The Information System Department at Universitas Pendidikan Ganesha is dedicated to advancing research that aligns with the Sustainable Development Goals (SDGs) set by the United Nations. One such impactful research initiative led by I Made Dendi Maysanjaya, a distinguished lecturer in the Information System Study Program, focuses on diabetic retinopathy, a critical eye condition prevalent among individuals with diabetes that can lead to vision impairment and blindness.
Diabetic retinopathy is a serious complication of diabetes characterized by damage to blood vessels and nerve fibers in the eye, primarily caused by the presence of exudatesโdeposits resulting from leaking blood vessels. Exudates are categorized into two types: hard exudate and soft exudate, with the latter being the focus of this research endeavor.

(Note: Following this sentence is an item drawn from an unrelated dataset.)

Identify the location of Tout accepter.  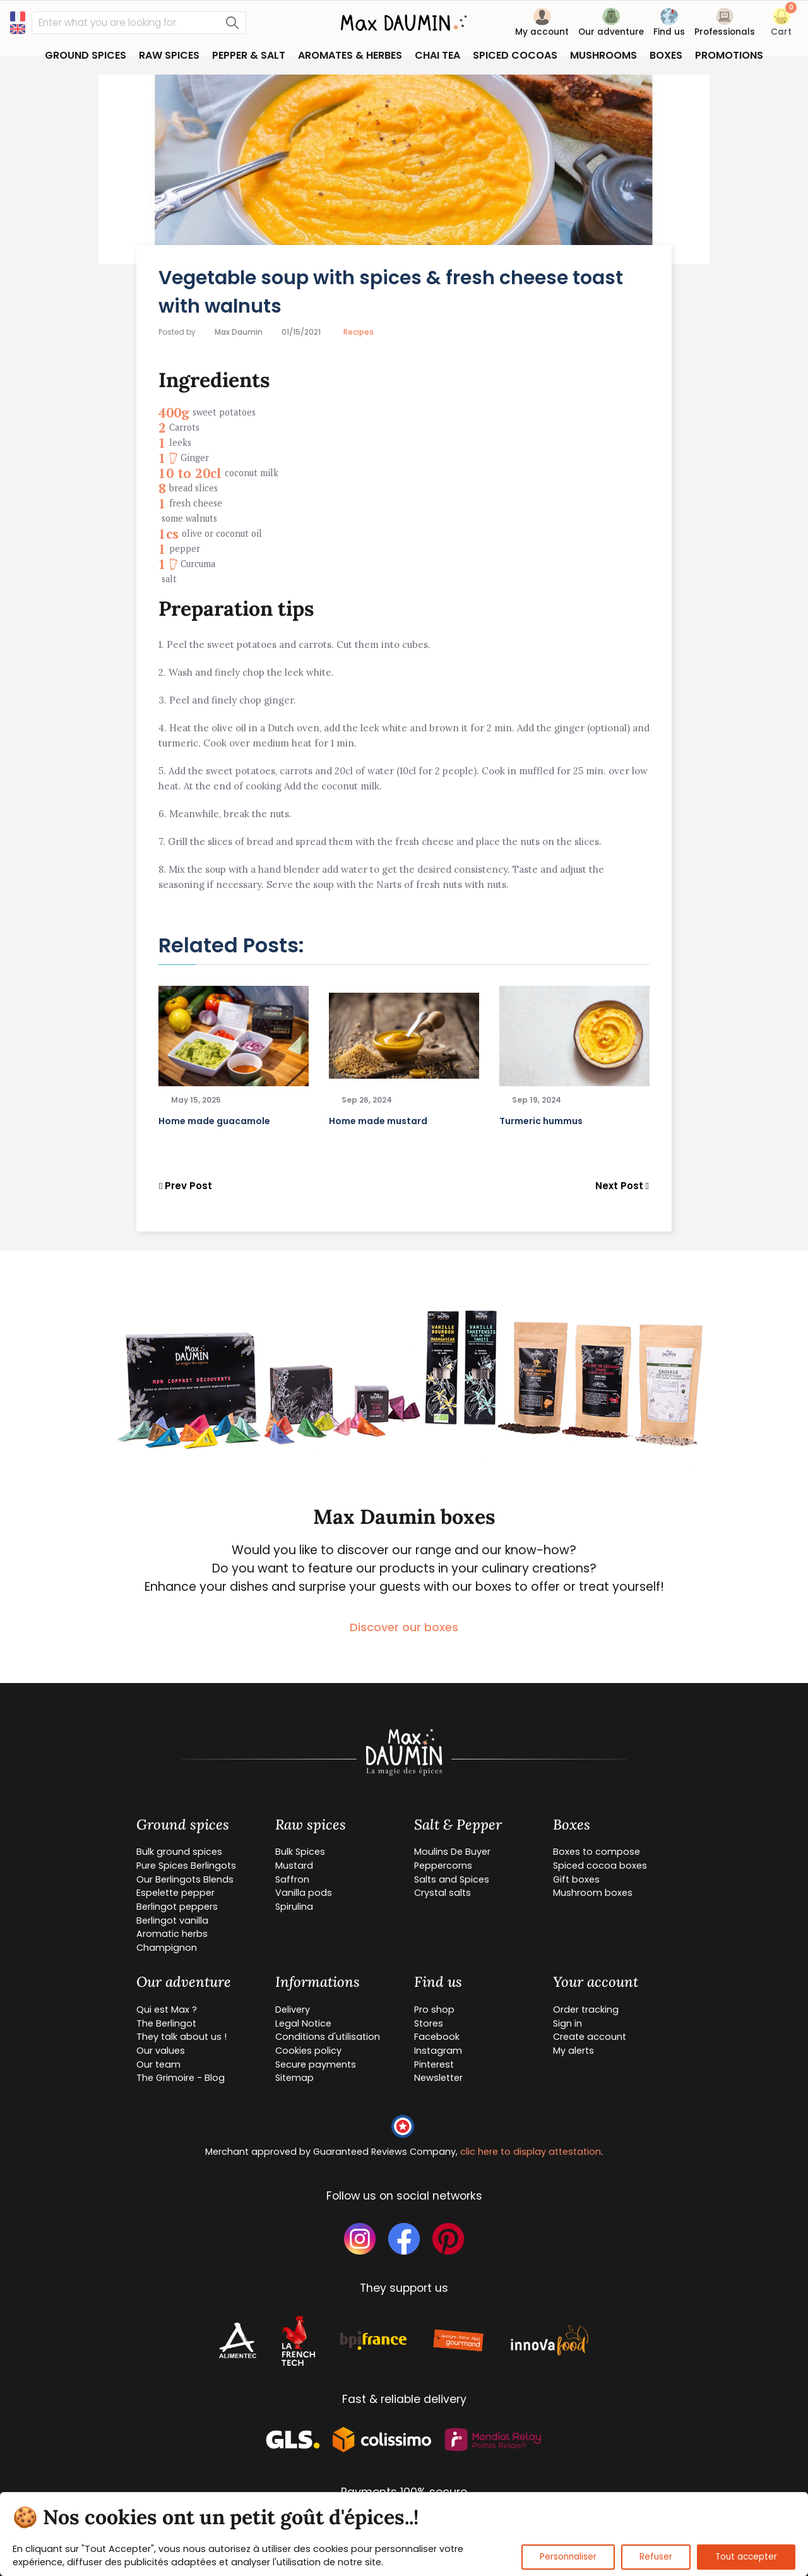
(746, 2557).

In pursuit of more effective diagnosis and treatment, this research leverages digital image processing techniques, specifically employing a deep learning-based method known as U-Net. The U-Net model is renowned for its proficiency in image segmentation tasks, crucial for accurately identifying and delineating soft exudate regions from non-soft exudate areas within retinal images.
The Segmentation Process:
The research methodology encompasses three key stages:
- Pre-processing: This initial stage enhances the quality of retinal images, ensuring optimal conditions for subsequent segmentation processes.
- Segmentation: Using the U-Net model, soft exudates are precisely differentiated from other elements in the images, aiding in the accurate identification of diabetic retinopathy markers.

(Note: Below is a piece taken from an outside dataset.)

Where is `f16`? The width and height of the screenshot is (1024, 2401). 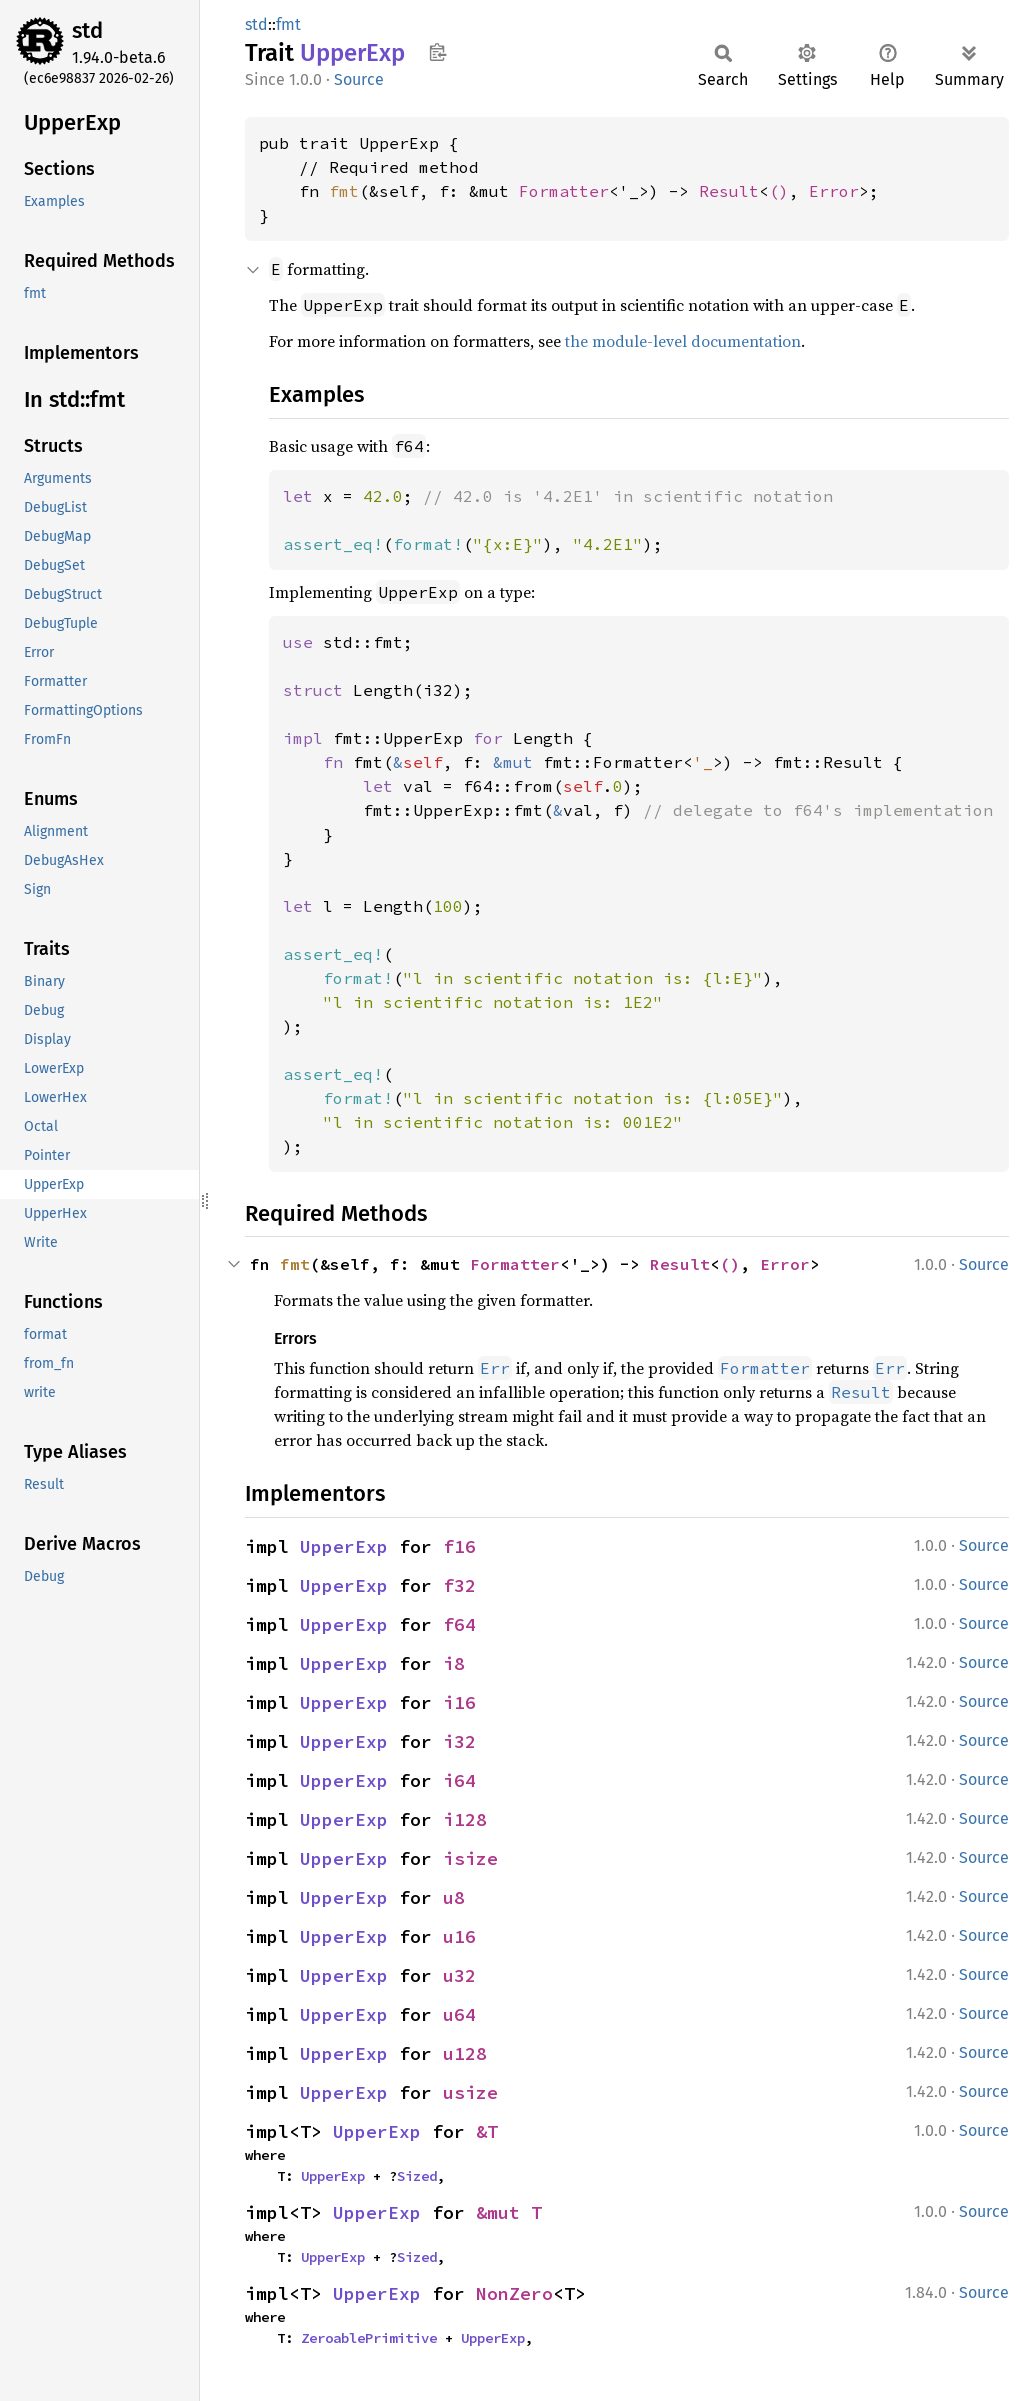
f16 is located at coordinates (459, 1546).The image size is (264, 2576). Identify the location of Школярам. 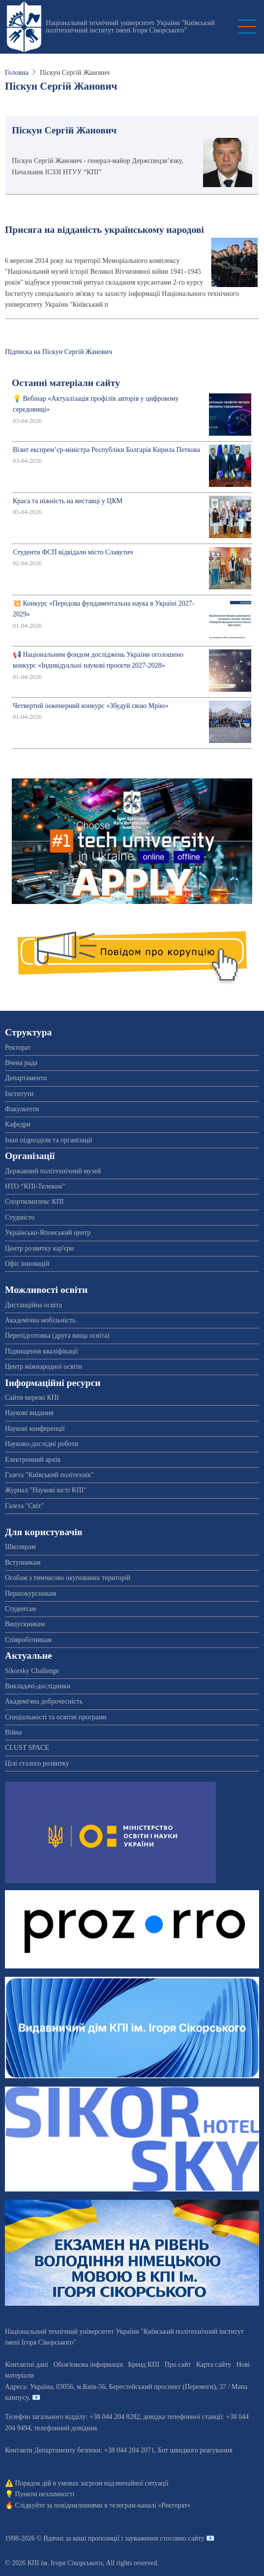
(20, 1546).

- Evaluation: The performance of the segmentation approach is rigorously evaluated through metrics such as accuracy, sensitivity, and specificity, benchmarked against ground truth data for validation.

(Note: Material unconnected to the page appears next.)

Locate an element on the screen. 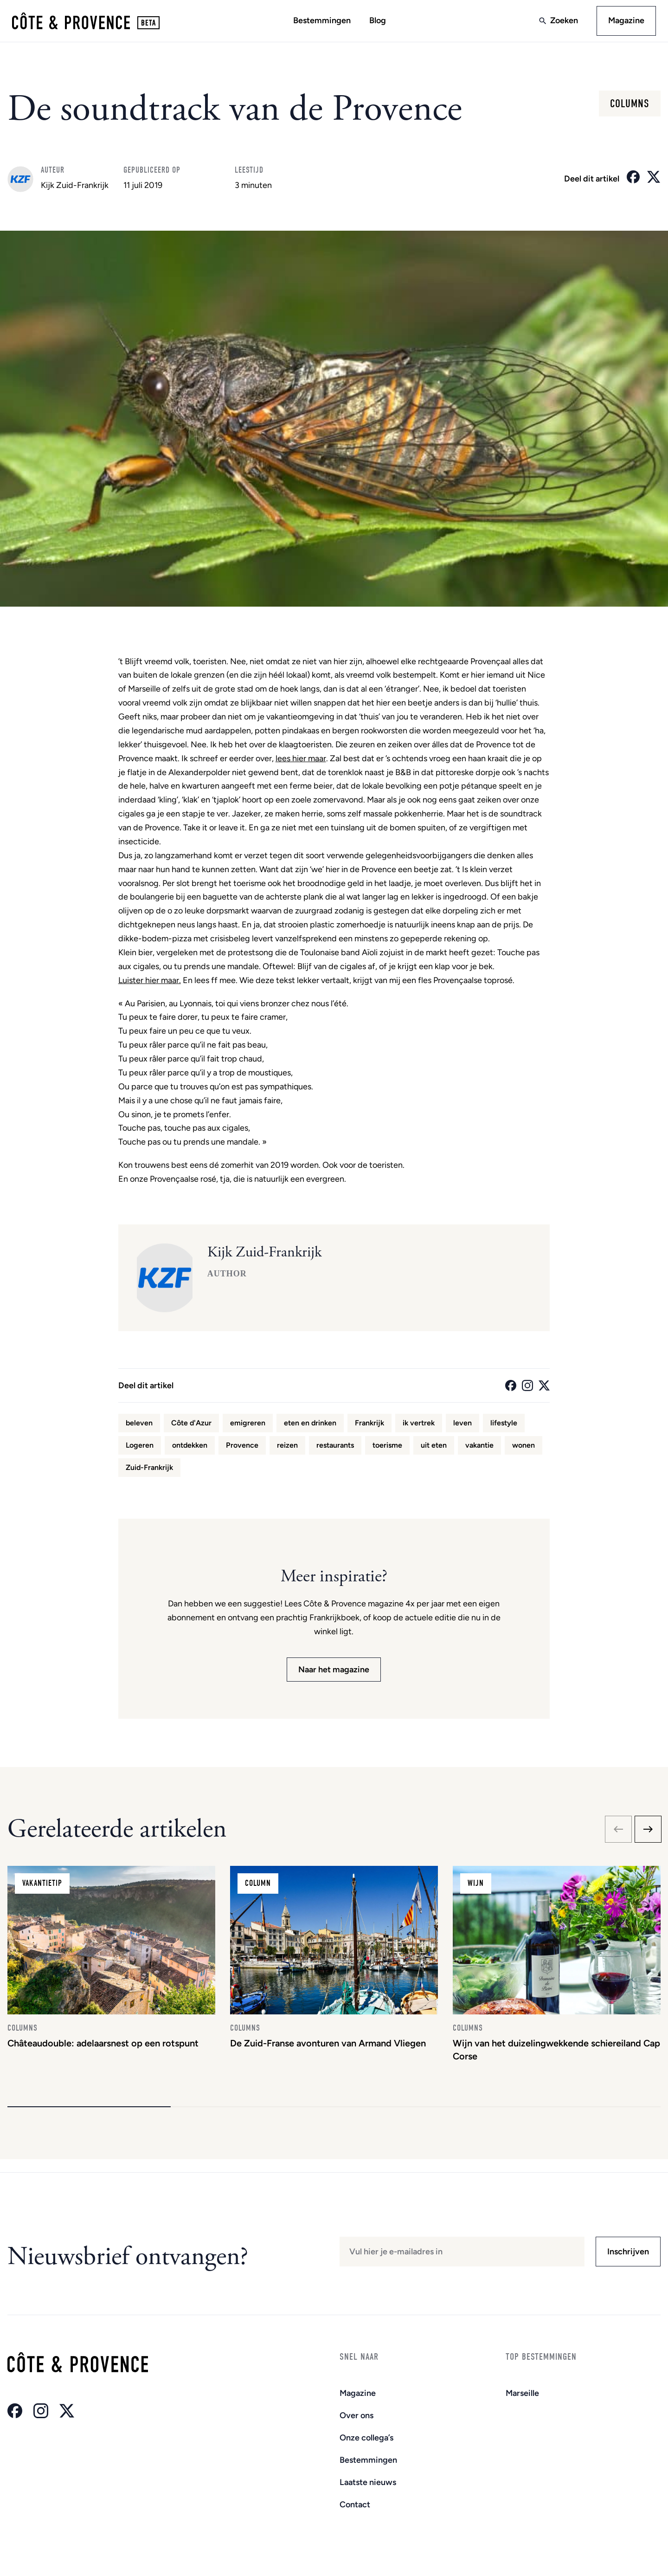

The outcomes of this study demonstrate the efficacy of the U-Net method in diabetic retinopathy diagnosis, with notable performance metrics including an average accuracy of 0.99586, sensitivity of 0.36203, and specificity of 0.99856. These results underscore the potential of deep learning techniques in revolutionizing medical imaging analysis and enhancing diagnostic capabilities, thereby contributing significantly to advancements in healthcare.
By supporting research endeavours such as this, the Information System Department reaffirms its commitment to the Sustainable Development Goals, particularly Goal 3: Good Health and Well-being. Through innovative technological interventions like deep learning-based image processing, the department strives to improve healthcare outcomes, promote early disease detection, and ultimately enhance the quality of life for individuals affected by diabetic retinopathy and other health challenges.
The collaborative efforts between researchers like I Made Dendi Maysanjaya and the Information System Department exemplify a proactive approach towards addressing global challenges outlined in the SDGs. Through pioneering research initiatives, informed by cutting-edge technologies and a commitment to societal impact, the department continues to make significant strides in advancing healthcare solutions and fostering sustainable development on a global scale.